Posted: Wed Sep 10, 2008 3:25 pm
by kevingnx
Thanks for the feedback. The large stack is needed to handle constructors initialized before main() in a multi-channel (64 channel in 8 out) application .i.e. every array or object initialized is multiplied by (64+8) in terms of amount of storage required and unfortunately the main body of the code is inherited from another source and it would be time consuming to change. As its currently written you certainly do get stack overflows with values less than 128k. I will have a look at changing this in due course though.

What is confusing me now is that the app worked fine under the previous NNDK and with ENABLE_SRAM_SYS commented out, there should be little or no difference in memory allocation right. So what has changed between the NNDK's that is now giving me a stack problem?

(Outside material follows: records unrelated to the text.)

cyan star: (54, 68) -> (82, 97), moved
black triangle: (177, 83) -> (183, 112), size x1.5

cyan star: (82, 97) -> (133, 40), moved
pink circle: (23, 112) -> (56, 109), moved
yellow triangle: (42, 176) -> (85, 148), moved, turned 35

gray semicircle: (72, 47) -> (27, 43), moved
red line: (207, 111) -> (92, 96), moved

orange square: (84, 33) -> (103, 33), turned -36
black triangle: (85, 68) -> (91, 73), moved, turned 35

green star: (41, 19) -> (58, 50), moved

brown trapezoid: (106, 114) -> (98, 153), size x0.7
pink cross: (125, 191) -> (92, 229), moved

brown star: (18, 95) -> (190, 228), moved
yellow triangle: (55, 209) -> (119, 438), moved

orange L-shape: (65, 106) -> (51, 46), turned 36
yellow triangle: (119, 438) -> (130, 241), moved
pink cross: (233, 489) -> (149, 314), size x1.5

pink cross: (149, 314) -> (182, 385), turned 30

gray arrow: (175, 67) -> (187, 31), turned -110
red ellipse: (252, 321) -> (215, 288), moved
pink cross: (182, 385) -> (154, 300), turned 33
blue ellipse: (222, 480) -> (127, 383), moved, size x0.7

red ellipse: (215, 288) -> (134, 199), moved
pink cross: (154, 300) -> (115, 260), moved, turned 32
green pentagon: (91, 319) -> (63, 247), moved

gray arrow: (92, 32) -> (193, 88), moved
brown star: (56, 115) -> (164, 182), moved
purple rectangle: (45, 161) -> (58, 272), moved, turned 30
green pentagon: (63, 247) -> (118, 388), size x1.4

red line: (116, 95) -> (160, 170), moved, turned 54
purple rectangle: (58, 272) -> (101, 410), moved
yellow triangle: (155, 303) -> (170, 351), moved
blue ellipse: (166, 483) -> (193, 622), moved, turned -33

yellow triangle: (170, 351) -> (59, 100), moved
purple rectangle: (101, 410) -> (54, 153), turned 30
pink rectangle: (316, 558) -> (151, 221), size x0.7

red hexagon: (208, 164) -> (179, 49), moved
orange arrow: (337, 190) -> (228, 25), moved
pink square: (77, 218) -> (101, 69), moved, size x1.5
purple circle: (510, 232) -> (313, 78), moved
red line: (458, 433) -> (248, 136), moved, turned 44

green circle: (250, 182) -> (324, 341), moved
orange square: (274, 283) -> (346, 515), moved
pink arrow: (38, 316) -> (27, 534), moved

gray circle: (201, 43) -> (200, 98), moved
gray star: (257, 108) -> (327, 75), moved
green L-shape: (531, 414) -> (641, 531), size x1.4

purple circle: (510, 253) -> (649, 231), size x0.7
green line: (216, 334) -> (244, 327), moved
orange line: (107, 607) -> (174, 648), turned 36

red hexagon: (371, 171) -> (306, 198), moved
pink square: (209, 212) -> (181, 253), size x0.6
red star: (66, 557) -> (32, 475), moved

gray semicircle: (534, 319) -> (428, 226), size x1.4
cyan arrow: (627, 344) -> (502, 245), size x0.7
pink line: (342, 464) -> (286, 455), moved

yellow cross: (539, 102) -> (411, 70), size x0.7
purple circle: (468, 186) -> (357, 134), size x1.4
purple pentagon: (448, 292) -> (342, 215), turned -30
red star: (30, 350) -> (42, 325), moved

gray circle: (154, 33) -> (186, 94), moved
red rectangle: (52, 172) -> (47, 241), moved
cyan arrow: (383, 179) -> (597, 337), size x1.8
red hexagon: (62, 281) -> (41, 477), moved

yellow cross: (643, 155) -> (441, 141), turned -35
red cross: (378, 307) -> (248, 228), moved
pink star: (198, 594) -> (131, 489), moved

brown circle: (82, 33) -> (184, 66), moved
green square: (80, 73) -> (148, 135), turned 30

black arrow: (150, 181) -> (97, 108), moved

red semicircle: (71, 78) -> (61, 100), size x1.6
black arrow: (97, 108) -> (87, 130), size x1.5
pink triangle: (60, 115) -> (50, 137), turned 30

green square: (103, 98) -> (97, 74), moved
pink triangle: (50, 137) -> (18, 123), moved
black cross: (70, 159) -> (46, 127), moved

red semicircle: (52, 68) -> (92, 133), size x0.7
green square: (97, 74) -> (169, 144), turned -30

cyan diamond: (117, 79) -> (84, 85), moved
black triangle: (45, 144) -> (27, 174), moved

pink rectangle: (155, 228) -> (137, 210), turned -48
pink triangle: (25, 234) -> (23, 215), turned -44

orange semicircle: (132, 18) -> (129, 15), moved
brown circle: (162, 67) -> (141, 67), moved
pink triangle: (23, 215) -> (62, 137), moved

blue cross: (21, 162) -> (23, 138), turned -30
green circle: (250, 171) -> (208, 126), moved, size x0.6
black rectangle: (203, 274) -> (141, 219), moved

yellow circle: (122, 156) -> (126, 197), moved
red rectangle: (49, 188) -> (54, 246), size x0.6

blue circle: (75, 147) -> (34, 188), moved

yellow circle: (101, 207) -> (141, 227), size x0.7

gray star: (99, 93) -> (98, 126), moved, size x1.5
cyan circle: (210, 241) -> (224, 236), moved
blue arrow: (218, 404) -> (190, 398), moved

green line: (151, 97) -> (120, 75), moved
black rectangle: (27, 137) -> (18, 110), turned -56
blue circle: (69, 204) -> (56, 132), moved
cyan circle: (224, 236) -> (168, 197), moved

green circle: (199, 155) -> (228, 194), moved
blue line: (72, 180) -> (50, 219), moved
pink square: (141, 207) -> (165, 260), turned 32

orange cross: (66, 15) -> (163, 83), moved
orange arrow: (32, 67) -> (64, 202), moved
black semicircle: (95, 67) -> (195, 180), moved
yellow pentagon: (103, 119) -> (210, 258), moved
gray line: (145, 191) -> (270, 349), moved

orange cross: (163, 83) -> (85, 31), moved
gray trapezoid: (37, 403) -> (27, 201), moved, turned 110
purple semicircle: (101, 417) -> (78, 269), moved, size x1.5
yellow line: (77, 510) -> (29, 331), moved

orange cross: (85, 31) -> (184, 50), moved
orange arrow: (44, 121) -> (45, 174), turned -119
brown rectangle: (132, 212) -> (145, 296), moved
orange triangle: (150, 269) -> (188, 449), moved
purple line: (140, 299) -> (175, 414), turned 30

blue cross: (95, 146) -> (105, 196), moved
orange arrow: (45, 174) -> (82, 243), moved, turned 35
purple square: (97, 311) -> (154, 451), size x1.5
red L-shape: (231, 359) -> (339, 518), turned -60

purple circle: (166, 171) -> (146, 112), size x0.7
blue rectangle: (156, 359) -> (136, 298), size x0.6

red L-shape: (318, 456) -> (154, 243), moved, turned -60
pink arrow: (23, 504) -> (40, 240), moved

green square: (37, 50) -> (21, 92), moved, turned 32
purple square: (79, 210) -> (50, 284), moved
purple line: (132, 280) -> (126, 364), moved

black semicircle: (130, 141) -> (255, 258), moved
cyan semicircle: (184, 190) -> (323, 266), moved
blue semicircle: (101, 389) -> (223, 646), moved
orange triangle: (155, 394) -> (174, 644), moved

I've checked again that my changes to the constants.h file are having an effect and I'm using the right files.

Re: OSTimeDly crash

Posted: Wed Sep 10, 2008 4:04 pm
by lgitlitz
Do you know how much memory you are actually allocating with your constructors. Was the 128K calculated or was it obtained through trial and error? It is possible that you have always been overrunning the stack but running into unallocated space in the old build. The physical location of where variables and stacks are stored are not guaranteed to remain the same between different builds. This might cause a pre-existing stack overflow to now run into allocated memory in the new build. When you call the OSTimeDly do you have any other active tasks running? If there are no other tasks running then the idle task will run. What I suspect is that the main task exceeded its stack and corrupted the idle task stack. This would cause a trap when the idle task begins running... as soon as you call OSTimeDly.
Try increasing the USER_STACK_SIZE to a larger value, maybe double it for testing purposes. You have plenty of space in RAM so it shouldn't hurt.

Re: OSTimeDly crash

Posted: Wed Sep 10, 2008 4:46 pm
by kevingnx
Doubled the stack size with a defined amount of 65k, same problem. Just to be sure I wasn't going insane I reloaded the original app (compiled under NNDK 21 rc4). It runs fine and here's the stack report from that. 50 is the main task.

OS Stacks
Prio StackPtr Stack Bottom Free Now Minimum Free
63 | 0x211cc54 | 0x211acac | 8104 | 8032
50 | 0x212eadc | 0x211ccb4 | 73256 | 69560
40 | 0x21123d0 | 0x2110484 | 8012 | 8012
39 | 0x20a1ce8 | 0x209fd9c | 8012 | 7876
38 | 0x211510c | 0x21131c0 | 8012 | 7924
48 | 0x209bc1c | 0x2097cb4 | 16232 | 16232
46 | 0x209fc30 | 0x209bcc0 | 16240 | 16240
47 | 0x2097b74 | 0x2093c64 | 16144 | 12604

OSTimeDly is called from within InitializeGPIO() just after a call to initializeStack() which is in turn the first call in main(). I'll start to strip down the code to see if I can get further clues but I'm perplexed.